Because you don't need those features, you wouldn't call Runsafe a sandbox?

I guess the question is what restrictions does defensewall do that non admin mode + process spawning doesn't? Any answers are appreciated by those in the know.

Thanks.

 

What I´m trying to say is that personally I don´t see RunSafe as a sandbox, because a true sandbox will restrict apps from seeing the real registry and file system. I don´t see how I can explain it any better.

 

That's virtualization, though. All virtual machines are sandboxes, but not the other way around.

 

Yup, Notok is right. There are sandbox HIPS with virtualization and without it. Virtualization MAY give you an additional protection layer, but is is not for the regular users- there are a lot of the problems with virtualized file system for them (espesially when they uninstall/disable defense). As about RunSafe- the thing is that "restricted user account" is not very good idea to rely on it only- there are some ways to bypass it.

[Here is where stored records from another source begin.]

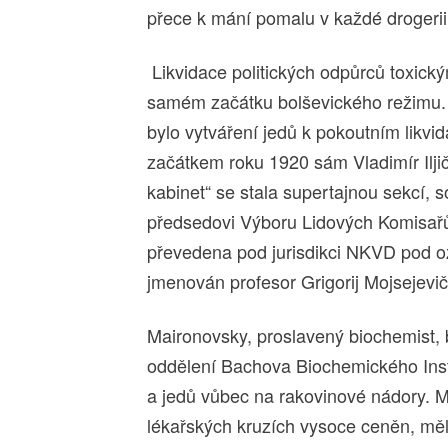
přece k mání pomalu v každé droger
Likvidace politických odpůrců toxick
samém začátku bolševického režimu. 
bylo vytváření jedů k pokoutním likvid
začátkem roku 1920 sám Vladimír Iljič
kabinet“ se stala supertajnou sekcí, 
předsedovi Výboru Lidových Komisařů 
převedena pod jurisdikci NKVD pod o
jmenován profesor Grigorij Mojsejevi
Maironovsky, proslavený biochemist, 
oddělení Bachova Biochemického Insti
a jedů vůbec na rakovinové nádory. M
lékařských kruzích vysoce ceněn, měl 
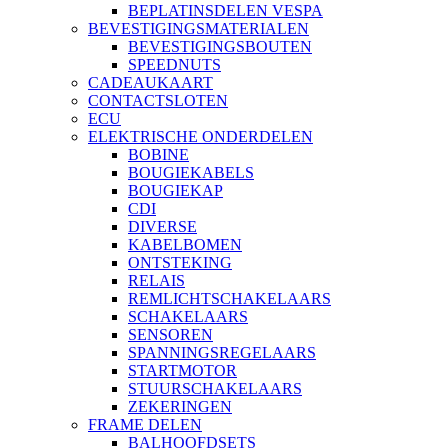
BEPLATINSDELEN VESPA
BEVESTIGINGSMATERIALEN
BEVESTIGINGSBOUTEN
SPEEDNUTS
CADEAUKAART
CONTACTSLOTEN
ECU
ELEKTRISCHE ONDERDELEN
BOBINE
BOUGIEKABELS
BOUGIEKAP
CDI
DIVERSE
KABELBOMEN
ONTSTEKING
RELAIS
REMLICHTSCHAKELAARS
SCHAKELAARS
SENSOREN
SPANNINGSREGELAARS
STARTMOTOR
STUURSCHAKELAARS
ZEKERINGEN
FRAME DELEN
BALHOOFDSETS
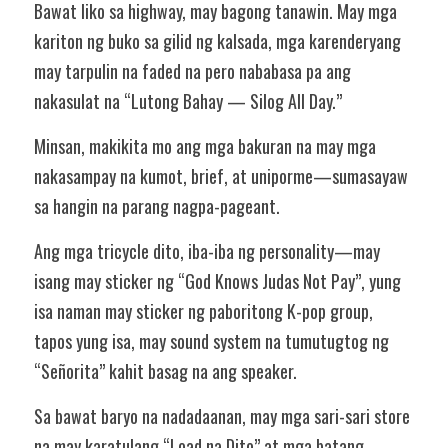
Bawat liko sa highway, may bagong tanawin. May mga 
kariton ng buko sa gilid ng kalsada, mga karenderyang 
may tarpulin na faded na pero nababasa pa ang 
nakasulat na “Lutong Bahay — Silog All Day.”
Minsan, makikita mo ang mga bakuran na may mga 
nakasampay na kumot, brief, at uniporme—sumasayaw 
sa hangin na parang nagpa-pageant.
Ang mga tricycle dito, iba-iba ng personality—may 
isang may sticker ng “God Knows Judas Not Pay”, yung 
isa naman may sticker ng paboritong K-pop group, 
tapos yung isa, may sound system na tumutugtog ng 
“Señorita” kahit basag na ang speaker.
Sa bawat baryo na nadadaanan, may mga sari-sari store 
na may karatulang “Load na Dito” at mga batang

Also, if this tool restrict process spawning, it is not good idea too. If you see e-mail link within web page and click it- you will be very dissapointed when your e-mail client won't start!

 

Of course Notok is right.

 

Ok I guess it´s a matter of definations then. But at the moment I´m running about 25 apps in non-admin mode (Software Restriction Policy) plus ZA Pro is taking care of Process Spawning. Then how would you call this? Is the SRP feature in XP also a sandbox?